Devia ser normal esse incômodo. As costelas ardiam por dentro e eu não podia respirar plenamente. Meu abdômen doía bem menos, mas doía, e ainda tinha o ombro e o meu estômago, que qualquer coisa que eu comia parecia chegar lá como ácido e eu me segurava pra não devolver tudo.
Por essas e outras, depois da aventura no banho, eu meio que capotei embalado pelos analgésicos. Quando acordei, vi André ao meu lado no sofá. Ele fazia um ruído enquanto ressonava, não chegava a ser um ronco, era uma respiração meio ruidosa. Me peguei olhando para ele por muito tempo, banhado pela claridade que entrava pelas frestas da cortina. Era meio da manhã, e a temperatura parecia subir lentamente devido ao sol que brilhava num lindo céu sem nuvens.

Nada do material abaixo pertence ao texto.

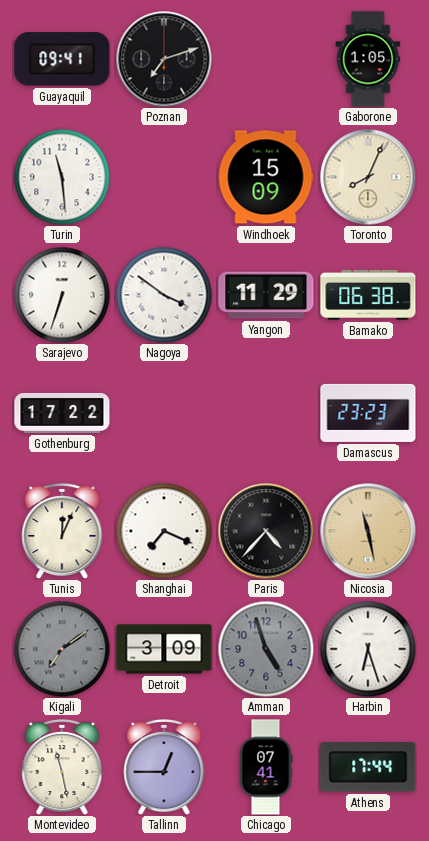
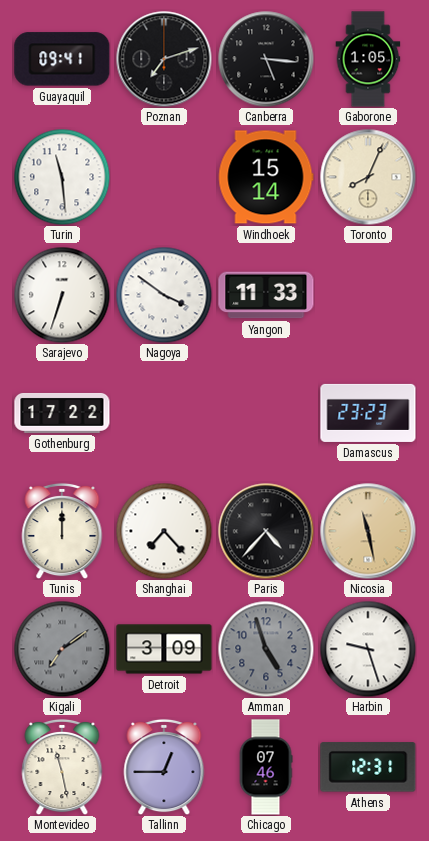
Canberra: none -> 5:16
Windhoek: 15:09 -> 15:14
Yangon: 11:29 -> 11:33
Bamako: 06:38 -> none
Tunis: 12:04 -> 12:00
Shanghai: 7:19 -> 7:23
Harbin: 6:27 -> 9:27
Chicago: 07:41 -> 07:46
Athens: 17:44 -> 12:31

Eu amava esse lugar. Não me lembrava de ter apreciado tanto um lugar assim antes. Minha primeira casa depois da adoção não tinha nem cozinha. Era um tipo de alojamento com várias outras pessoas, de crianças a adolescentes, todos instrumentos de entretenimento daquela quadrilha de criminosos. Eu ia do quarto compartilhado com outras quatro crianças para o local de filmagem, depois voltava. Era alimentado com marmitas descartáveis, às vezes dividia com os demais.
Não passei fome de comida, isso não, porém não tive acesso a outras coisas que teriam sido essenciais para meu desenvolvimento socioemocional. Não cresci com carinho, diálogo, educação ou qualquer tipo de contato com outras pessoas além dos que me gravavam e dormiam comigo no alojamento.
Eu me lembrava bem de quando era tirado do alojamento para gravar; eu viajava de carro por quase uma hora, ia até uma área movimentada da cidade e entrava pela porta dos fundos de uma espécie de bar. Me lembrava dos engradados de bebidas amontoados em meio a baratas, ratos e dejetos, e do cheiro rançoso de álcool, suor e gordura velha. Lá havia uma porta escondida que dava para uma escada no subsolo, onde ficava o estúdio.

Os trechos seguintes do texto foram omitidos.